**Work instruction:** Would you write out the entries that follow word for word, omitting any images?

**Entries provided:**
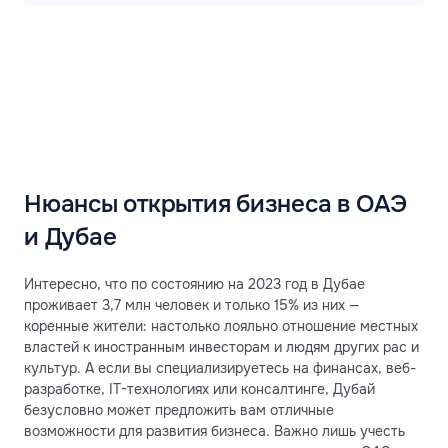
Нюансы открытия бизнеса в ОАЭ
и Дубае
Интересно, что по состоянию на 2023 год в Дубае
проживает 3,7 млн человек и только 15% из них —
коренные жители: настолько лояльно отношение местных
властей к иностранным инвесторам и людям других рас и
культур. А если вы специализируетесь на финансах, веб-
разработке, IT-технологиях или консалтинге, Дубай
безусловно может предложить вам отличные
возможности для развития бизнеса. Важно лишь учесть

**Answer to this task:**
Нюансы открытия бизнеса в ОАЭ
и Дубае
Интересно, что по состоянию на 2023 год в Дубае
проживает 3,7 млн человек и только 15% из них —
коренные жители: настолько лояльно отношение местных
властей к иностранным инвесторам и людям других рас и
культур. А если вы специализируетесь на финансах, веб-
разработке, IT-технологиях или консалтинге, Дубай
безусловно может предложить вам отличные
возможности для развития бизнеса. Важно лишь учесть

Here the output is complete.